# Instructions to follow
Copy exactly, and only, the lines between the start of the entries below and the line containing "mounts work, it's", both inclusive. Omit pictures.

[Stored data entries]
◇ ◇ ◇ ◇ ◇ ◇ ◇

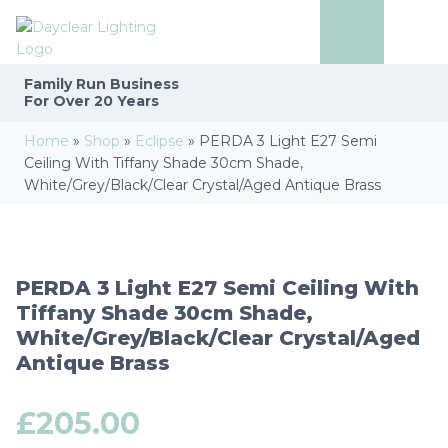
Family Run
Business
For Over 20 Years
Home
»
Shop
»
Eclipse
»
PERDA 3 Light E27 Semi
Ceiling With Tiffany Shade 30cm Shade,
White/Grey/Black/Clear Crystal/Aged Antique Brass
PERDA 3 Light E27 Semi Ceiling With
Tiffany Shade 30cm Shade,
White/Grey/Black/Clear Crystal/Aged
Antique Brass
£
205.00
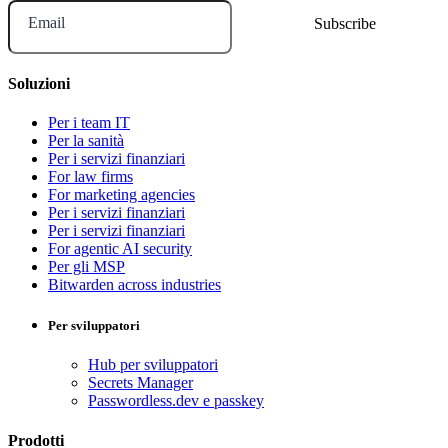
Email
Soluzioni
Per i team IT
Per la sanità
Per i servizi finanziari
For law firms
For marketing agencies
Per i servizi finanziari
Per i servizi finanziari
For agentic AI security
Per gli MSP
Bitwarden across industries
Per sviluppatori
Hub per sviluppatori
Secrets Manager
Passwordless.dev e passkey
Prodotti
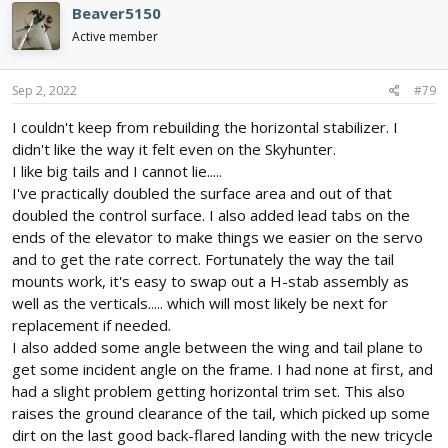
Beaver5150
Active member
Sep 2, 2022
#79
I couldn't keep from rebuilding the horizontal stabilizer. I
didn't like the way it felt even on the Skyhunter.
I like big tails and I cannot lie.....
I've practically doubled the surface area and out of that
doubled the control surface. I also added lead tabs on the
ends of the elevator to make things we easier on the servo
and to get the rate correct. Fortunately the way the tail
mounts work, it's easy to swap out a H-stab assembly as
well as the verticals..... which will most likely be next for
replacement if needed.
I also added some angle between the wing and tail plane to
get some incident angle on the frame. I had none at first, and
had a slight problem getting horizontal trim set. This also
raises the ground clearance of the tail, which picked up some
dirt on the last good back-flared landing with the new tricycle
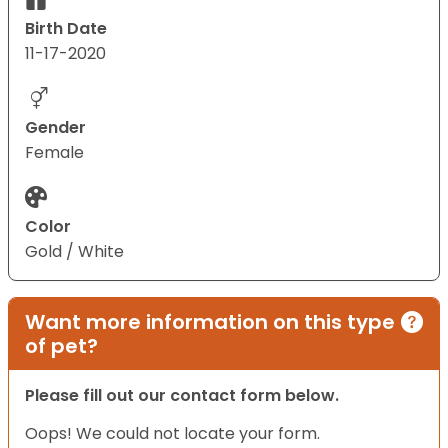
Birth Date
11-17-2020
Gender
Female
Color
Gold / White
Want more information on this type
of pet?
Please fill out our contact form below.
Oops! We could not locate your form.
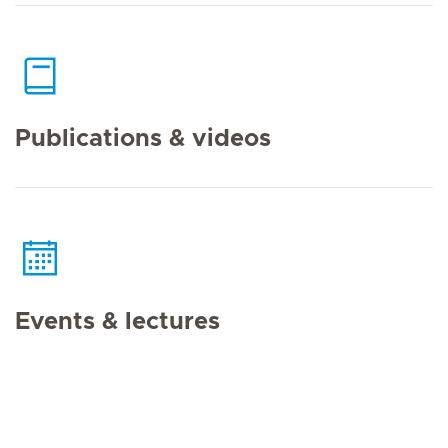
Publications & videos
Events & lectures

◇ ◇ ◇ ◇ ◇ ◇ ◇

# Answer box
Family Run
Business
For Over 20 Years
Home
»
Shop
»
Eclipse
»
PERDA 3 Light E27 Semi
Ceiling With Tiffany Shade 30cm Shade,
White/Grey/Black/Clear Crystal/Aged Antique Brass
PERDA 3 Light E27 Semi Ceiling With
Tiffany Shade 30cm Shade,
White/Grey/Black/Clear Crystal/Aged
Antique Brass
£
205.00
Email
Soluzioni
Per i team IT
Per la sanità
Per i servizi finanziari
For law firms
For marketing agencies
Per i servizi finanziari
Per i servizi finanziari
For agentic AI security
Per gli MSP
Bitwarden across industries
Per sviluppatori
Hub per sviluppatori
Secrets Manager
Passwordless.dev e passkey
Prodotti
Beaver5150
Active member
Sep 2, 2022
#79
I couldn't keep from rebuilding the horizontal stabilizer. I
didn't like the way it felt even on the Skyhunter.
I like big tails and I cannot lie.....
I've practically doubled the surface area and out of that
doubled the control surface. I also added lead tabs on the
ends of the elevator to make things we easier on the servo
and to get the rate correct. Fortunately the way the tail
mounts work, it's easy to swap out a H-stab assembly as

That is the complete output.